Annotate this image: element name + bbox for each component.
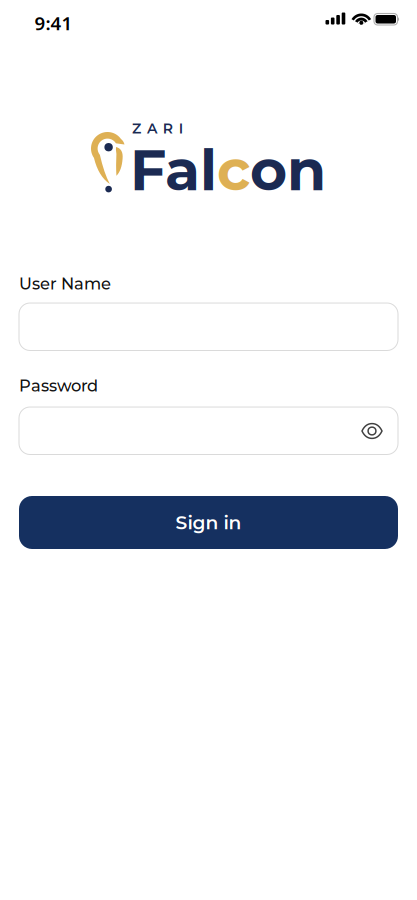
staticText: I — [179, 120, 183, 137]
staticText: A — [147, 120, 157, 137]
button[interactable]: Sign in — [19, 496, 398, 549]
staticText: 9:41 — [34, 10, 72, 35]
staticText: Password — [19, 376, 98, 396]
button[interactable] — [19, 303, 398, 350]
staticText: on — [250, 136, 326, 205]
staticText: c — [217, 136, 250, 205]
staticText: User Name — [19, 274, 111, 294]
staticText: Sign in — [176, 511, 242, 534]
staticText: Fal — [130, 136, 217, 205]
staticText: R — [163, 120, 173, 137]
staticText: Z — [132, 120, 141, 137]
button[interactable] — [19, 407, 398, 454]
——
= About this exercise =
Letter for letter, reproduce every record above and skip the pictures.

= Answer area =
Annotate this image: element name + bbox for each component.
staticText: I — [179, 120, 183, 137]
staticText: A — [147, 120, 157, 137]
button[interactable]: Sign in — [19, 496, 398, 549]
staticText: 9:41 — [34, 10, 72, 35]
staticText: Password — [19, 376, 98, 396]
button[interactable] — [19, 303, 398, 350]
staticText: on — [250, 136, 326, 205]
staticText: c — [217, 136, 250, 205]
staticText: User Name — [19, 274, 111, 294]
staticText: Sign in — [176, 511, 242, 534]
staticText: Fal — [130, 136, 217, 205]
staticText: R — [163, 120, 173, 137]
staticText: Z — [132, 120, 141, 137]
button[interactable] — [19, 407, 398, 454]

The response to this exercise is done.